Но большая часть немецкой армии переместилась на юг в прежде не оккупированную зону, и юнцу оставалось только утешаться мыслью, что могло быть и хуже, его могли бы послать на Восточный фронт. Его подхватила волна гигантской передислокации, и он, заплутав, ехал всю ночь в надежде найти кого-нибудь — кого угодно, — лишь бы тот объяснил, где он и куда ему ехать. Его занесло в Везон, далеко в сторону от нужного ему шоссе, и он вышел спросить дорогу. Растерянно огляделся по сторонам. Он был слишком наивен, чтобы испытывать опасение, оказавшись совсем один в этом городе, а ведь никто не знает, где он и его грузовик с продовольствием, которое с превеликой радостью съедят местные жители.

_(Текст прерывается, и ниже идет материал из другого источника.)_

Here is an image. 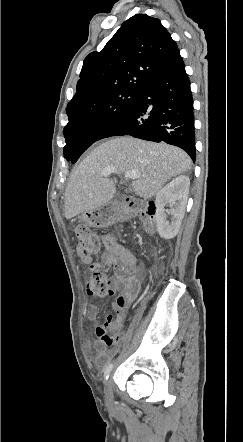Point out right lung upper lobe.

Жюльен увидел, как он стоял посреди улицы, щурясь от яркого солнечного света. Юнец посмотрел на него, прикидывая, не спросить ли дорогу у него, а потом вошел в булочную. Жюльен смотрел, как он размашисто жестикулирует — что свойственно людям, плохо знающими язык. Мальчишка показал сперва в одну сторону, потом в другую; хозяин булочной указал туда же. Он ткнул пальцем в хлеб и его получил, попытался отдать деньги, но хозяин отмахнулся, не взял их. Двусмысленный жест (не пренебрежение и не дружелюбие, а благоразумная смесь того и другого), признающий, но учитывающий и новости о том, что ход войны меняется, что аура непобедимости сходит на нет. Позже Жюльен рассказал про юнца Юлии: ну, как назвать такого воплощением воинской доблести, заметил он; трудно себе представить, что этакая личность и есть символ поражения Франции.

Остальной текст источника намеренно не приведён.